While the data reported in this meta-analysis shows the beneficial effect of erythropoietin, there are some limitations. Firstly, the cumulative sample sizes of all included studies were small, with one study, not randomising recruits and four studies not blinded. Secondly, there was a great amount of heterogeneity among the included studies, which was accounted for by using a random effects model. Also, the age interval at the time of neurodevelopmental outcome was wide, with the earliest reported outcome at three months of age and the latest at 19 months. Despite this variation in age at follow-up, three of the five studies reported outcomes at greater than 18 months of age and used the same neurological examination (Bayley Scales of Infant Development Volume III) to evaluate participants.

Conclusion

The pooled data from these small clinical trials suggest that erythropoietin may improve neurodevelopmental outcomes in neonates who have sustained NE within LMICs. Erythropoietin has shown a beneficial effect when used as a monotherapy and demonstrated safety and efficacy when used at a variety of doses, with no adverse events.
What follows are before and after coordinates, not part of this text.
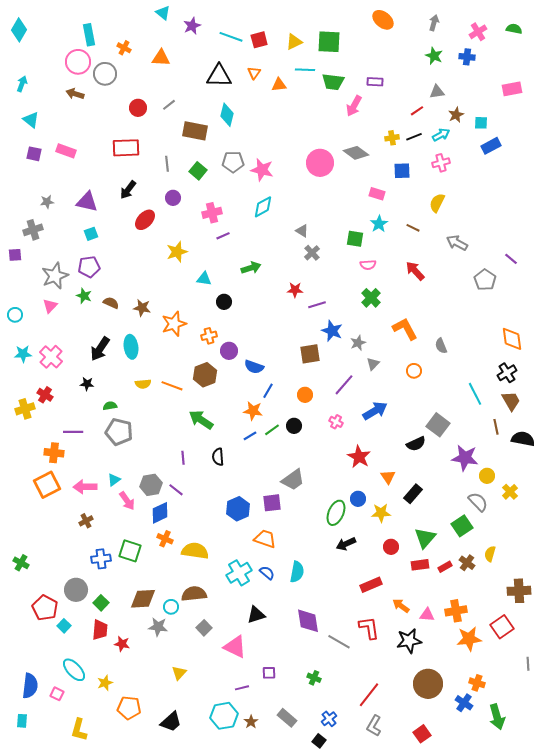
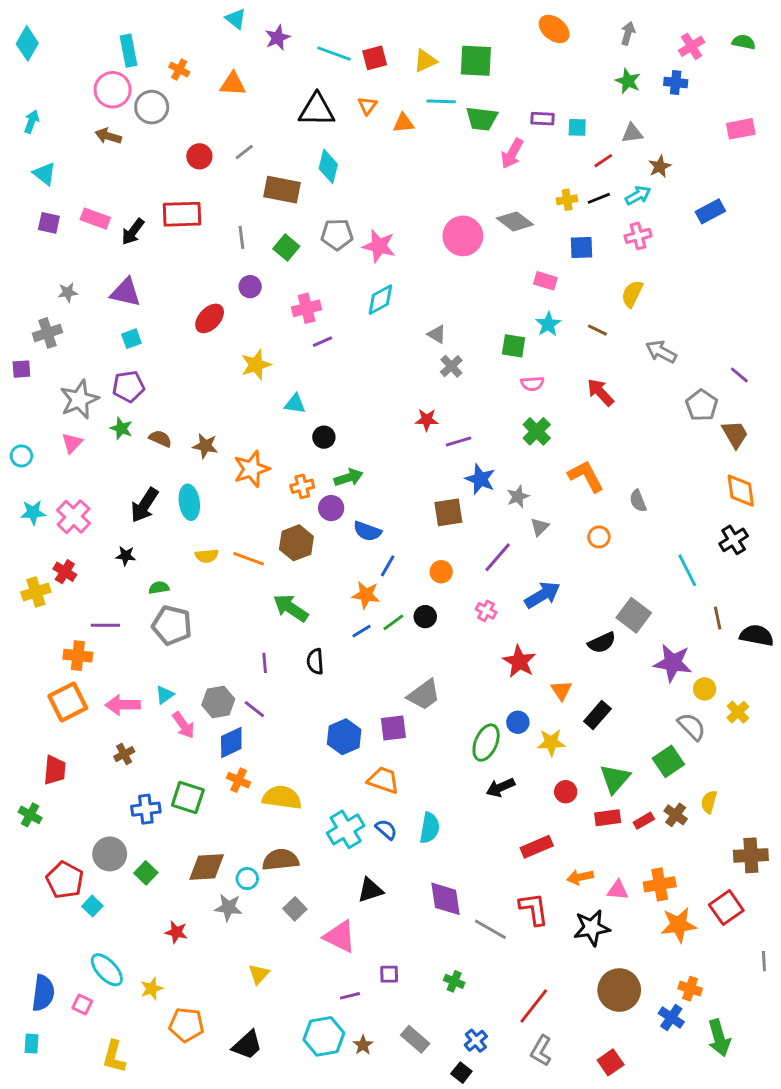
cyan square: (481, 123) -> (577, 127), moved
black arrow: (128, 190) -> (133, 232), moved
green arrow: (251, 268) -> (349, 478), moved
brown trapezoid: (511, 401) -> (735, 434), moved
orange arrow: (401, 606) -> (580, 877), turned -48
red trapezoid: (100, 630) -> (55, 770), moved

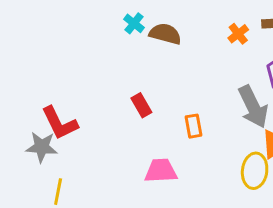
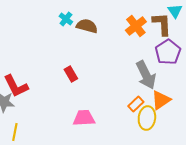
orange cross: (238, 34) -> (136, 26), size x1.5
orange rectangle: (194, 126) -> (136, 104), moved, turned 56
Further evaluation of erythropoietin in adequately powered clinical trials is necessary. In future trials, it will be crucial for researchers and clinicians in LMICs to collaborate with experts and form interest groups to clearly define appropriate guidelines, primary, and secondary outcomes for erythropoietin usage. Thus far, erythropoietin has shown promise as a neuroprotective agent and future implementation may greatly improve outcomes for NE infants with brain injury in LMICs.